So you see it’s best to always think twice before you do a good turn. Don’t be in too much of a hurry about it. Because a good turn might go wild and cause a lot of trouble. You’ve got to take a good aim.
As long as Jib Jab had told us we’d always be welcome, Harry said, it would be best for him and Dorry and I to wait till the show was over that night and then go in and make a call on him. So he told the fellows that we’d hang around in the woods for one more day and hike it for Newburgh in the morning. He said that would give us a chance to get some provisions in Kingston and to stalk in the mountains. They all liked the idea, only Brent Gaylong said his fellows didn’t have many eats and they didn’t want to be sponging on us.
Harry said, “We’re all one family and I’m sick of this Silver Fox outfit, anyway. It’ll help to vary the monotony.” That was always the way he talked.
In the afternoon I took a walk through the woods with Brent Gaylong and the little fellow he called Willie Wide-awake. He was a nice little fellow. He found a four-leaf clover and he said, “Maybe that will change our luck.”
I said, “Maybe; you never can tell.” And, oh boy, didn’t I just laugh to myself. You wait, that’s what I said to myself.

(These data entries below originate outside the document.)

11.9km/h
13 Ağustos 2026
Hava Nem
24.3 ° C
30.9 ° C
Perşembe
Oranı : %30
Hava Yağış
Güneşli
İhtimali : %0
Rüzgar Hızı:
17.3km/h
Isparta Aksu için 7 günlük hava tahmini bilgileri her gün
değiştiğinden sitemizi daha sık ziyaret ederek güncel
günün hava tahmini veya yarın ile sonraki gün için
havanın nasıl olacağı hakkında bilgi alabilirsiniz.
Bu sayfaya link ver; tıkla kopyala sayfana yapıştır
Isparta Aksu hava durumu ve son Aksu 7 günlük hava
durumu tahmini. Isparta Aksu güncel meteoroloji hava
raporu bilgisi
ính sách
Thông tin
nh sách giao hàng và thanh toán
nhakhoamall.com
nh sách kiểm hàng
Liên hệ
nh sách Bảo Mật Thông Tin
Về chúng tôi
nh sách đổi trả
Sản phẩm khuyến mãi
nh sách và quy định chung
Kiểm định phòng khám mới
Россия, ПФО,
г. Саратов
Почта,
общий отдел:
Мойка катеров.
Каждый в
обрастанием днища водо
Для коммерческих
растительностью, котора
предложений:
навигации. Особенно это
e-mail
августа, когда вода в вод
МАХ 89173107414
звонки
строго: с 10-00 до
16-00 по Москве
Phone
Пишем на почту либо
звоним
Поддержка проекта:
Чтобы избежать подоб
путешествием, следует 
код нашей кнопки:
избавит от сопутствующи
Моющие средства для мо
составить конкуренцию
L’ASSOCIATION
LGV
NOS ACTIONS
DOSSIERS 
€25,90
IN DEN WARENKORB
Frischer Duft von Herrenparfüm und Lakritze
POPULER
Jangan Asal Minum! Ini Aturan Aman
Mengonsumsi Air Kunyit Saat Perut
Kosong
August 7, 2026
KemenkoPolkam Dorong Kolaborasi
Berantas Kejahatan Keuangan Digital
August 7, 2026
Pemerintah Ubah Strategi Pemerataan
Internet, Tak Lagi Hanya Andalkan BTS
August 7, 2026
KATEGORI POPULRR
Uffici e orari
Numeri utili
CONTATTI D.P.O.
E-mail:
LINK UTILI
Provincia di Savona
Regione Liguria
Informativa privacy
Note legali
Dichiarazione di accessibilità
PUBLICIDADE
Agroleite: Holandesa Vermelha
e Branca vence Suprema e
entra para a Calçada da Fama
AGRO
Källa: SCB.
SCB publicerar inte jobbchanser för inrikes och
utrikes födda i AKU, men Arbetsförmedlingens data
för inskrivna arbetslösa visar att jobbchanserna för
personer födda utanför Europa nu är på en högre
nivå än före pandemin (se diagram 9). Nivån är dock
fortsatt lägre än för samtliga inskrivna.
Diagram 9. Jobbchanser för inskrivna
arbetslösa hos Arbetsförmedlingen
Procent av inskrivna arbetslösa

Gaylong said, “The trouble with us fellows is that we started our great and glorious troop during the war. Everybody was organizing troops—France, Germany, Uncle Sam, Italy—and we got lost in the shuffle. Too much competition. We’ll land rightside up yet. But when I look over that scout magazine and see all the ads of things scouts want, it sort of makes me discouraged. Knives, cameras, bicycles, canoes, magic lanterns, toy steam engines, tin railroads, fancy memorandum books, electric motors! I suppose I’m behind the times, but just about all we want is a little place to meet in, and our scoutmaster back again and the price of a welcome for him, that’s all. That, and the woods.”
“You said it,” I told him. “You should worry about all those ads; they have nothing to do with scouting. All they’ve got to do with scouting is that they’re good to kindle a camp-fire with. Scouting doesn’t cost anything when you once get started.”
“It would cost about ten dollars a minute if some people had their way,” he said.
“Sure,” I said, “they’d have you looking like Santa Claus. You should worry.”
“But I ought not to kick,” he said; “because I’m to blame for this wild goose chase. You see I wanted to get the kids out of doors. I wanted to get their minds off patent sleds and go-carts, and goodness knows what all. I was brought up in the country and I wanted them to have a taste of adventure—the kind of stuff that isn’t advertised, you know.”